Summer is officially history, and now the preparations for the long winter is upon us. Since I hate the winter, and choose to spend my time indoors, I’ll need something to entertain me while I’m wiping bottoms, and avoiding the weather outside. As a good Canadian, I’ve done my duty and picked up NHL 2014. Now, my last review of the Yongsan Electronic Market indicated that I was frustrated with the rising cost of games. After paying an eye watering 95,000KRW, I decided to call upon a friend to take me into the gallows of the Korean gaming market. Welcome to video game alley.
How to get there: Although it’s not much of a secret, it’s still not in the open. This is mainly because a lot of these places are cash only… uhh if you know what I mean. Anyway, the easiest way to get there is to travel by subway. Go to Sinyongsan Station (Line 4) and depart from Exit 5. Now you are going to walk through a large tunnel.
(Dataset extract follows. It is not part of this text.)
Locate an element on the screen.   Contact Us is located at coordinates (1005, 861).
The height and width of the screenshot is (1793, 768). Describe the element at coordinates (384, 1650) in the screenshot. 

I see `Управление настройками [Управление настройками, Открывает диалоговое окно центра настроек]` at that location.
As JP put it, you don’t want to get stuck here in a zombie apocalypse. Anyway, you are going to walk through these tunnels for about 250 meters. Once you exit the tunnel, you’ll need to cross the street to your left. Look for the large Playstation advertisement. If you turn around, off in the distance you will see the IPark mall and Yongsan Station.
Finally, you should be near. If you see a little outdoor food stall selling various street meats and drinks, it is right behind it. Look for the giant red letters spelling “게임 전문 상가” which translates to “Specialist Game Shop”.
Why Should I go there?
The first thing that stood out was the amount of selection. I wanted to pick up a NHL 2014, and after unsuccessfully finding it at the Electronics Market for a reasonable price (95000KRW), I found it at the first stall. I inquired about the price. The vendors tells me it’s 75000KRW. Okay, now that is a reasonable price. I buy it. No problems. It’s time to drop the puck. However, JP and I needed to kill some time, so we walked around for a bit and found tons of hidden treasures.
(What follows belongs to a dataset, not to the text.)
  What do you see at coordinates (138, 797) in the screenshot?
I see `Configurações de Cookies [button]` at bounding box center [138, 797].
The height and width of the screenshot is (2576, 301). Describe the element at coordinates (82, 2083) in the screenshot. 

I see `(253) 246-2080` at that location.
I felt as though I had been transported back into the mid-90s when the weekends in the winter consisted of visiting my local Blockbuster Video and spending a hour going through the game section. This is a video game historian’s paradise. There are thousands of different games from all eras of gaming. A couple of gems spotted included a Sega Dreamcast, a Super Nintendo and about a hundred Game Boy games scattered about. It brought me back to a simpler time.
Who Should Visit Video Game Alley: If you are a gaming enthusiast, especially if you are interested in the old school games from the 80’s and 90’s, I would check this place out. Also, if you are interested in the Asian gaming culture, this gives you a peek into that culture that you might associate Asia with. Finally, are you sick and tired of getting screwed by the vultures at the Electronic Market? Try this place out.
Who Should Avoid Video Game Alley: It’s not the flashiest of places. The Yongsan Electronic Market has a ton of dining options, so if you are coming here, you might want to come with the boys and not the wife or girlfriend. Also, they specialize in video games, and uhh as you can see from my pictures, some are “for big boys and girls”, you might want to keep the kidlets home if you head down. Also, tourists might find this place a little difficult to find.
Final Thanks: Special thanks goes out to my friends JP and WR who told me about this place when I was writing the Yongsan Electronic Market article. This is why I decided to begin to write the blog in the first place, to find alternatives to the mainstream. Thank you guys so much for your input and guidance.